# TASK TO COMPLETE
The answer is one number. Say how many lines in the entries below include the word "Зарегистрирован".

# DATASET RECORDS
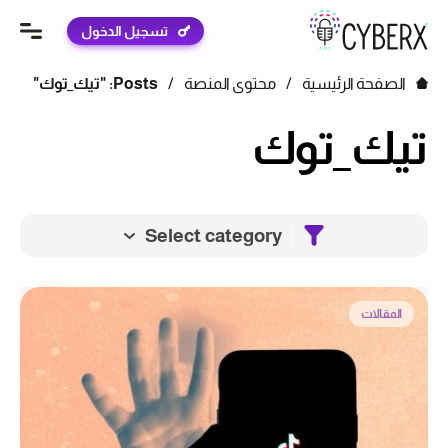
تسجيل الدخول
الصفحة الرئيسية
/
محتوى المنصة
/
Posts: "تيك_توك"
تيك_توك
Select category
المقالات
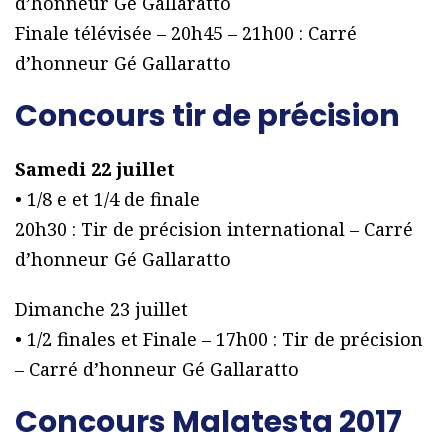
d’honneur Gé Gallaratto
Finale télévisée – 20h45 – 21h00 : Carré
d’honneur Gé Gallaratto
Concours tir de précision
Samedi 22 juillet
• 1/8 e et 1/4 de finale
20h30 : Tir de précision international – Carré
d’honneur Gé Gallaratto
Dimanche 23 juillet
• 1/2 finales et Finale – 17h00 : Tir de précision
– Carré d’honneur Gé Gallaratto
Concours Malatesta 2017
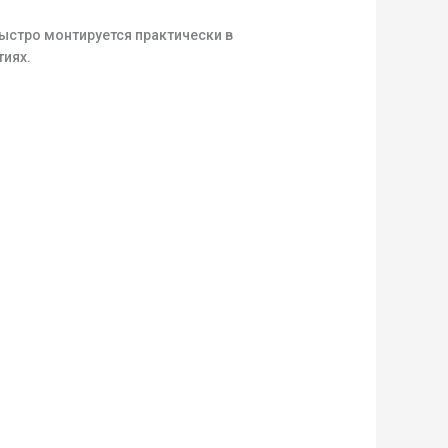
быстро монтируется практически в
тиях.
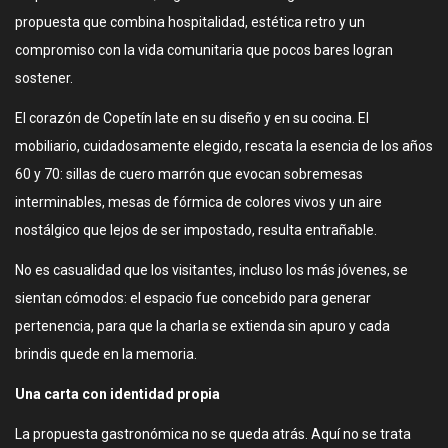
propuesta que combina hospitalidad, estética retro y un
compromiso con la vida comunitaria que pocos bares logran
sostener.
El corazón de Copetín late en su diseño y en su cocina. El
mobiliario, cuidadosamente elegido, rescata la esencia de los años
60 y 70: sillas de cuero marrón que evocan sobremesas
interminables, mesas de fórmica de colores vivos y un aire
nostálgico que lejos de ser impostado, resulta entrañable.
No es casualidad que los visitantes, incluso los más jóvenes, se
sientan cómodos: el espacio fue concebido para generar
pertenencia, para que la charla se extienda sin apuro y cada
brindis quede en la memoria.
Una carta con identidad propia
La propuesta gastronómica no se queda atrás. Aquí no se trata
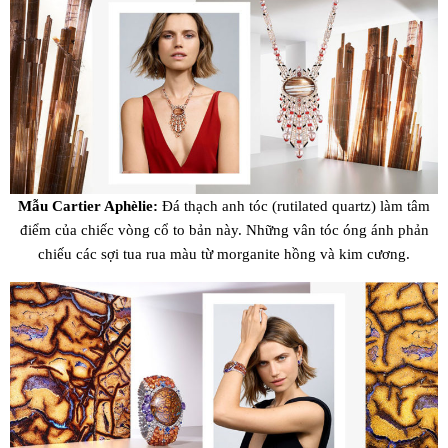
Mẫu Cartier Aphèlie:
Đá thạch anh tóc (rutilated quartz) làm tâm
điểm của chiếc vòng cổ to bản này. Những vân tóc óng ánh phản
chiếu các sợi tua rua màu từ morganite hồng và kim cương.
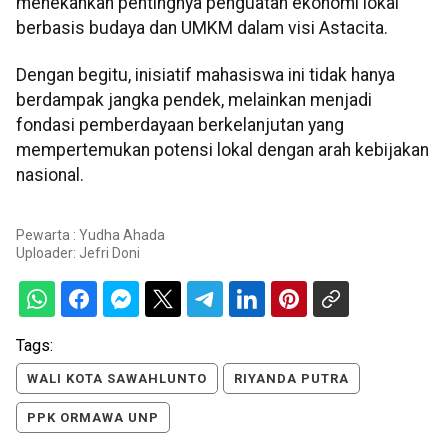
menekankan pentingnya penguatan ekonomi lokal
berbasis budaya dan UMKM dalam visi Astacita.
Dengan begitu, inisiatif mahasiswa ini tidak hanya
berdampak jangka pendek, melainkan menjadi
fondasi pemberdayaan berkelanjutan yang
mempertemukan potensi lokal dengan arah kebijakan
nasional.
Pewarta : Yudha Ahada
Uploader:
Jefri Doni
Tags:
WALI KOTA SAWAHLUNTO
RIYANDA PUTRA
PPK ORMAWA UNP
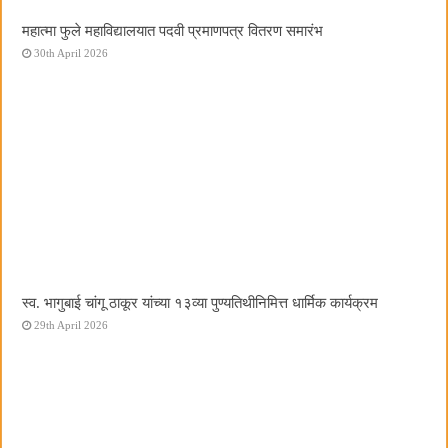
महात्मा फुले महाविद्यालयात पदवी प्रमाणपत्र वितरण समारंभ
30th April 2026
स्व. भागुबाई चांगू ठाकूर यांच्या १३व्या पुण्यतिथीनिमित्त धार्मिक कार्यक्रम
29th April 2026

* * *

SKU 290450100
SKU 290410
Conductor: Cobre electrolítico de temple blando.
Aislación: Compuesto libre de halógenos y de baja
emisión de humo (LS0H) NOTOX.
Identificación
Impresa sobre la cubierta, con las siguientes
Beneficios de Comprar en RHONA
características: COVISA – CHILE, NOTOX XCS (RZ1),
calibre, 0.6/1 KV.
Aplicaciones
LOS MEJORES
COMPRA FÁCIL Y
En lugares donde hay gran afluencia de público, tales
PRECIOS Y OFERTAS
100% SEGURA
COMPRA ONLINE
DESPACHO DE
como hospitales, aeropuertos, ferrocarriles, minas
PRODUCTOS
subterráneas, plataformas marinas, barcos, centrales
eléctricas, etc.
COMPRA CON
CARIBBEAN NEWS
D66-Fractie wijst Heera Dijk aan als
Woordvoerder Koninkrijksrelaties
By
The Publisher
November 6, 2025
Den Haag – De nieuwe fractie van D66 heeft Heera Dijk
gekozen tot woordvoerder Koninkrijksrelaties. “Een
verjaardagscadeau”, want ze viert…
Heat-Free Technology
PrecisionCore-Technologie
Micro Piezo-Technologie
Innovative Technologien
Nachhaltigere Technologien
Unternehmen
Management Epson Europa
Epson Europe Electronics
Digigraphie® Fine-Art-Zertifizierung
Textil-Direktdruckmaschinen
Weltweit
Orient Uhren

---

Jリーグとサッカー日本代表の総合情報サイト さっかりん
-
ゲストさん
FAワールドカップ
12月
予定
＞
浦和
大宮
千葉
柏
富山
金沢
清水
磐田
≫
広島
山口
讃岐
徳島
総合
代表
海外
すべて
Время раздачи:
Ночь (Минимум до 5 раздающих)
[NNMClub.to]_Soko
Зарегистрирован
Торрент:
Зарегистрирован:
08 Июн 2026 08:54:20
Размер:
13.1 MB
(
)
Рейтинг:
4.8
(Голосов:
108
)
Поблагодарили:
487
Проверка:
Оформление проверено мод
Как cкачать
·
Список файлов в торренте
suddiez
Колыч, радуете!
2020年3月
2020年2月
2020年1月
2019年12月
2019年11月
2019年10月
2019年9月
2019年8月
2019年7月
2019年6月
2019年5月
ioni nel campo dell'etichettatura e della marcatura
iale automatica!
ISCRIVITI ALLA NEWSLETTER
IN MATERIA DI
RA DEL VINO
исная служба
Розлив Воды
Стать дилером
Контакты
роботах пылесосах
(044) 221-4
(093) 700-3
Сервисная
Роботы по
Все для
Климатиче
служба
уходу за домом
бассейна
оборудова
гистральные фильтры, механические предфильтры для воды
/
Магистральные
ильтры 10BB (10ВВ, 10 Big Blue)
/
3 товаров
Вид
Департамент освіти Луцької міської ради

# RESPONSE TO THIS EXERCISE
2